Mentor: Dr. Ryann Manning
Assistant Professor

Project Description
Decades of research have shown that when natural disasters, humanitarian crises, and infectious disease outbreaks occur, ordinary people will step forward to help with the response. Groups and organizations located far from the immediate vicinity of a crisis can play a critically important role in reducing suffering during and after a crisis, including by providing resources and information that are unavailable locally. In this project, the student will help collect and/or analyze qualitative data on one of two recent cases in which distanced actors mobilized to respond to crises: 1) the massive volunteer effort to help Afghans escape as their country fell to Taliban rule in August 2021; and 2) mobilization by members of Sierra Leone’s global diaspora community to respond to the 2014-2015 Ebola outbreak in West Africa. The student may help collect data from online sources about these mobilization efforts, such as statements from elected officials, documents from government agencies, first-hand accounts by volunteers, and media accounts about the crisis and response. S/he will be trained in the use of qualitative coding software (NVivo) and will help import and code qualitative data from online sources and/or interviews.
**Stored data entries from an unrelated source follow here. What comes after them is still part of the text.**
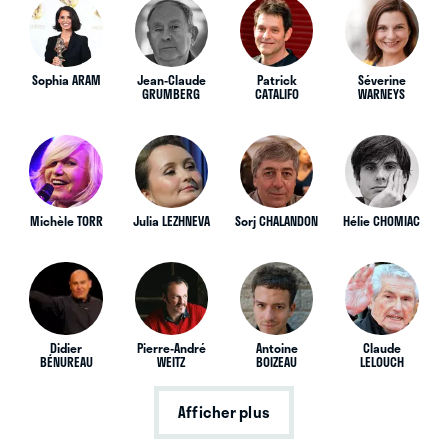
Sophia ARAM
Jean-Claude
Patrick
Séverine
GRUMBERG
CATALIFO
WARNEYS
Michèle TORR
Julia LEZHNEVA
Sorj CHALANDON
Hélie CHOMIAC
Didier
Pierre-André
Antoine
Claude
BÉNUREAU
WEITZ
BOIZEAU
LELOUCH
Afficher plus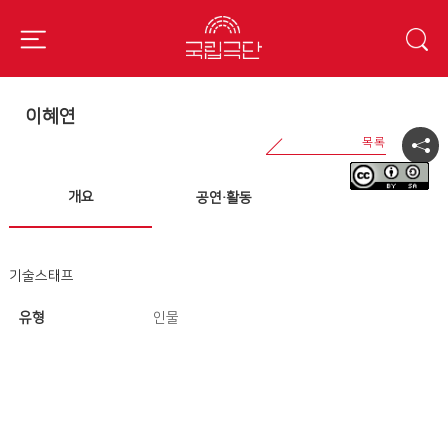
이혜연
개요
공연·활동
기술스태프
유형
인물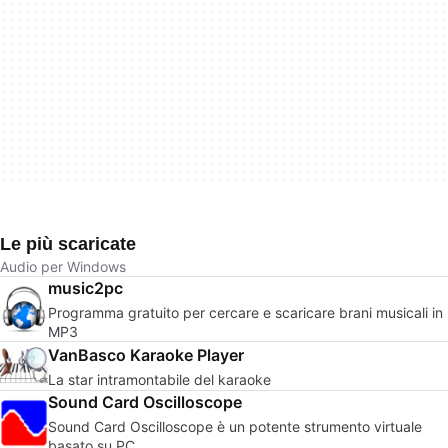
Le più scaricate
Audio per Windows
music2pc
Programma gratuito per cercare e scaricare brani musicali in
MP3
VanBasco Karaoke Player
La star intramontabile del karaoke
Sound Card Oscilloscope
Sound Card Oscilloscope è un potente strumento virtuale
basato su PC ....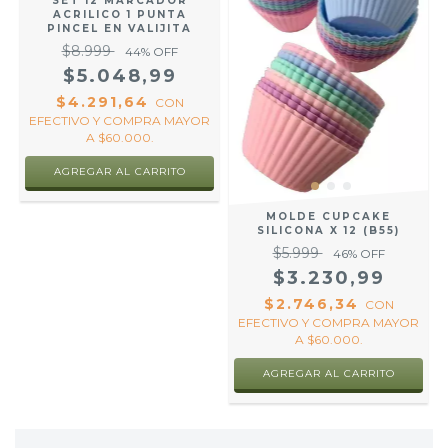
SET 12 MARCADOR
ACRILICO 1 PUNTA
PINCEL EN VALIJITA
$8.999
44
% OFF
$5.048,99
$4.291,64
CON
EFECTIVO Y COMPRA MAYOR
A $60.000.
MOLDE CUPCAKE
SILICONA X 12 (B55)
$5.999
46
% OFF
$3.230,99
$2.746,34
CON
EFECTIVO Y COMPRA MAYOR
A $60.000.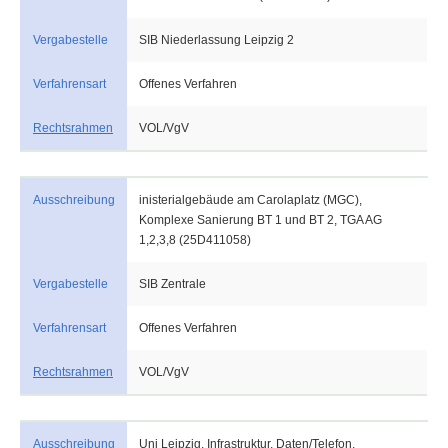
Vergabestelle
SIB Niederlassung Leipzig 2
Verfahrensart
Offenes Verfahren
Rechtsrahmen
VOL/VgV
Ausschreibung
inisterialgebäude am Carolaplatz (MGC),
Komplexe Sanierung BT 1 und BT 2, TGA AG
1,2,3,8 (25D411058)
Vergabestelle
SIB Zentrale
Verfahrensart
Offenes Verfahren
Rechtsrahmen
VOL/VgV
Ausschreibung
Uni Leipzig, Infrastruktur, Daten/Telefon,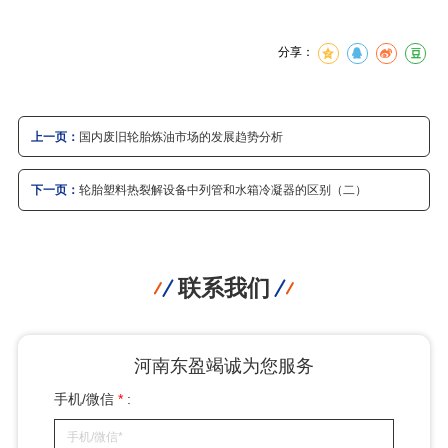
分享：
上一页：
国内废旧轮胎炼油市场的发展趋势分析
下一页：
轮胎塑料热裂解设备中列管和水箱冷凝器的区别（二）
联系我们
河南东盈竭诚为您服务
手机/微信
*
: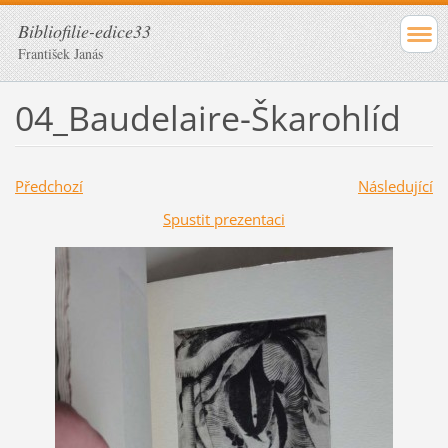
Bibliofilie-edice33
František Janás
04_Baudelaire-Škarohlíd
Předchozí
Následující
Spustit prezentaci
This project aims to contribute to several streams of organizational scholarship, including literature on organizational resilience (van der Vegt, Essens, Wahlstrom, & George, 2015; Williams, Gruber, Sutcliffe, Shepherd, & Zhao, 2017), emergent organizing in times of crisis (Beck & Plowman, 2014; Majchrzak, Jarvenpaa, & Hollingshead, 2007) and distributed collaboration by geographically dispersed groups (Brinkerhoff, 2009; Neeley, 2021).
Mentorship Statement
I would not be an academic if not for the support of many mentors along the way, and I am committed to paying that forward. I never met anyone who was a professor until I started university, and I know how important it is to demystify this career and open doors for talented young people from groups that are under-represented in academia—especially students who are Black, Indigenous, and People of Colour. I enjoyed serving as an SROP mentor in 2021, and previously advised undergraduate thesis writers, participants in another program similar to SROP, and young researchers in Sierra Leone. When mentoring students, I meet regularly with the them (virtually now) to provide guidance and feedback. I try to speak openly about the challenges and benefits of graduate school and an academic career, to help students discover whether this is the right path for them—and to help them succeed.